Calls for a 'systematic reduction' in direct payments to farmers
A new report on reform of the Common Agricultural Policy (CAP) has recommended direct payments to farmers should be systematically reduced.
The report published by the Rural Investment Support for Europe Group shows how the current CAP does not make best use of the considerable resources deployed to support land managers through the necessary transition.
It says the largest instruments of the CAP, the Pillar 1 direct payments, which account for over 70pc of CAP funds are ineffective, inefficient and inequitable.
It is suggested that these direct payments should be systematically reduced and resources switched to provide targeted assistance, including transitional adjustment assistance to help farmers adapt and rise to the specific challenges of improving productivity, resource efficiency and risk management and to pay farmers to provide specific environmental and other public goods.
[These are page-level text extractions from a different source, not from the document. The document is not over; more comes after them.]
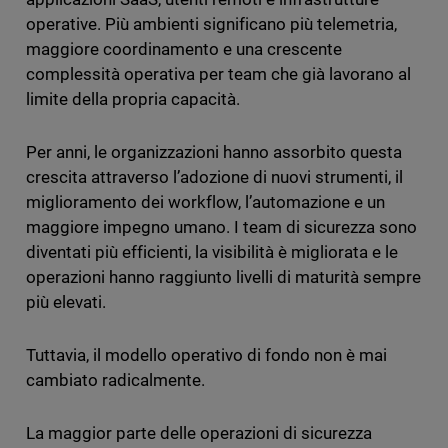
operative. Più ambienti significano più telemetria,
maggiore coordinamento e una crescente
complessità operativa per team che già lavorano al
limite della propria capacità.
Per anni, le organizzazioni hanno assorbito questa
crescita attraverso l’adozione di nuovi strumenti, il
miglioramento dei workflow, l’automazione e un
maggiore impegno umano. I team di sicurezza sono
diventati più efficienti, la visibilità è migliorata e le
operazioni hanno raggiunto livelli di maturità sempre
più elevati.
Tuttavia, il modello operativo di fondo non è mai
cambiato radicalmente.
La maggior parte delle operazioni di sicurezza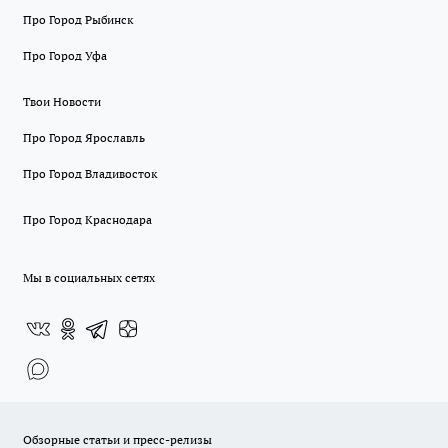
Про Город Рыбинск
Про Город Уфа
Твои Новости
Про Город Ярославль
Про Город Владивосток
Про Город Краснодара
Мы в социальных сетях
Обзорные статьи и пресс-релизы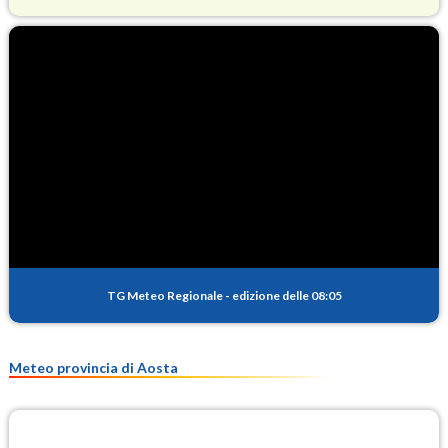
O3
74.3
(Ozono)
NO2
1.5
(Diossido di azoto)
SO2
0.2
(Anidride solforosa)
PM10
11.7
(Materia particolata)
TG Meteo Regionale
-
edizione delle 08:05
PM25
8.6
(Materia particolata)
Meteo provincia di Aosta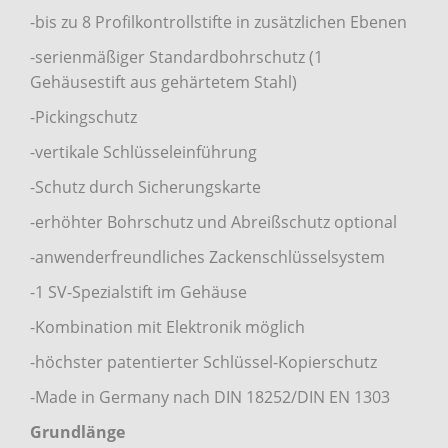
-bis zu 8 Profilkontrollstifte in zusätzlichen Ebenen
-serienmäßiger Standardbohrschutz (1
Gehäusestift aus gehärtetem Stahl)
-Pickingschutz
-vertikale Schlüsseleinführung
-Schutz durch Sicherungskarte
-erhöhter Bohrschutz und Abreißschutz optional
-anwenderfreundliches Zackenschlüsselsystem
-1 SV-Spezialstift im Gehäuse
-Kombination mit Elektronik möglich
-höchster patentierter Schlüssel-Kopierschutz
-Made in Germany nach DIN 18252/DIN EN 1303
Grundlänge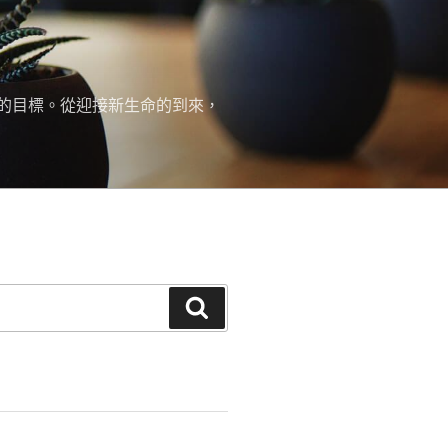
的目標。從迎接新生命的到來，
搜
尋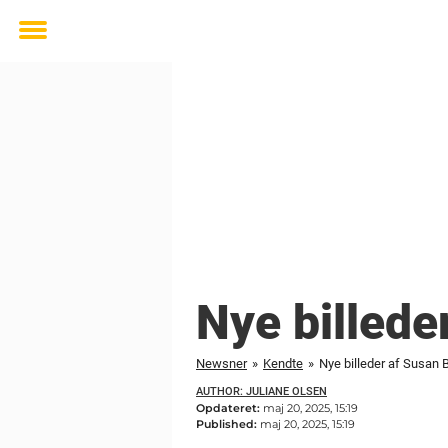
Toggle
menu
Nye billede
Newsner
»
Kendte
»
Nye billeder af Susan 
AUTHOR: JULIANE OLSEN
Opdateret:
maj 20, 2025, 15:19
Published:
maj 20, 2025, 15:19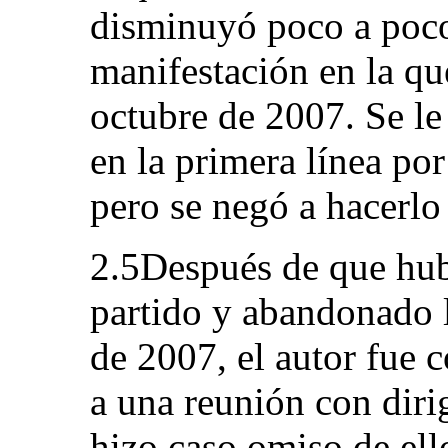
disminuyó poco a poco
manifestación en la qu
octubre de 2007. Se le
en la primera línea por
pero se negó a hacerlo 
2.5Después de que hub
partido y abandonado 
de 2007, el autor fue 
a una reunión con diri
hizo caso omiso de ello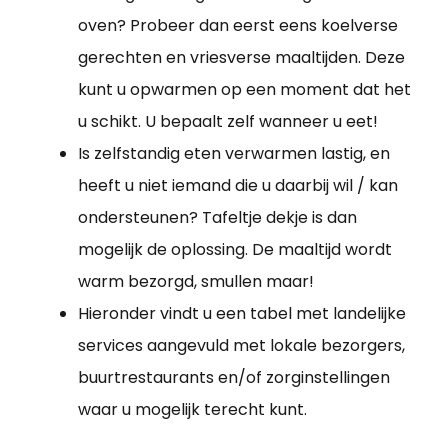
oven? Probeer dan eerst eens koelverse
gerechten en vriesverse maaltijden. Deze
kunt u opwarmen op een moment dat het
u schikt. U bepaalt zelf wanneer u eet!
Is zelfstandig eten verwarmen lastig, en
heeft u niet iemand die u daarbij wil / kan
ondersteunen? Tafeltje dekje is dan
mogelijk de oplossing. De maaltijd wordt
warm bezorgd, smullen maar!
Hieronder vindt u een tabel met landelijke
services aangevuld met lokale bezorgers,
buurtrestaurants en/of zorginstellingen
waar u mogelijk terecht kunt.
According to the report's authors, including Irish Economist Alan Matthews, in the context of over-stretched resources especially soil, water and biodiversity, changes in climate which impair agricultural production, and greater volatility in farming conditions, it is essential that Europe’s Common Agricultural Policy (CAP) is further adapted.
“The status quo is unacceptable.
“The CAP must be modernised to help EU farming become a better-structured industry which is economically viable and environmentally sustainable.
“Indeed, agriculture has a crucial role to play in addressing the UN Sustainable Development Goals and ensuring that European Union lives up to its commitments to these goals,” it says.